EXERCISE DETAILS =
For every record below, repeat the text exactly and pass over any image.

RECORD EXTRACTS =
=== Section Start ===
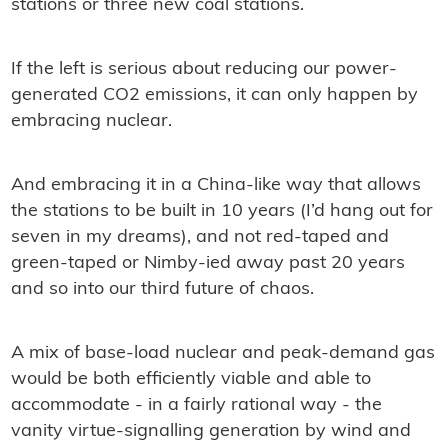
stations or three new coal stations.
If the left is serious about reducing our power-
generated CO2 emissions, it can only happen by
embracing nuclear.
And embracing it in a China-like way that allows
the stations to be built in 10 years (I’d hang out for
seven in my dreams), and not red-taped and
green-taped or Nimby-ied away past 20 years
and so into our third future of chaos.
A mix of base-load nuclear and peak-demand gas
would be both efﬁciently viable and able to
accommodate - in a fairly rational way - the
vanity virtue-signalling generation by wind and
=== Section End ===
RESPONSE BELOW =
stations or three new coal stations.
If the left is serious about reducing our power-
generated CO2 emissions, it can only happen by
embracing nuclear.
And embracing it in a China-like way that allows
the stations to be built in 10 years (I’d hang out for
seven in my dreams), and not red-taped and
green-taped or Nimby-ied away past 20 years
and so into our third future of chaos.
A mix of base-load nuclear and peak-demand gas
would be both efﬁciently viable and able to
accommodate - in a fairly rational way - the
vanity virtue-signalling generation by wind and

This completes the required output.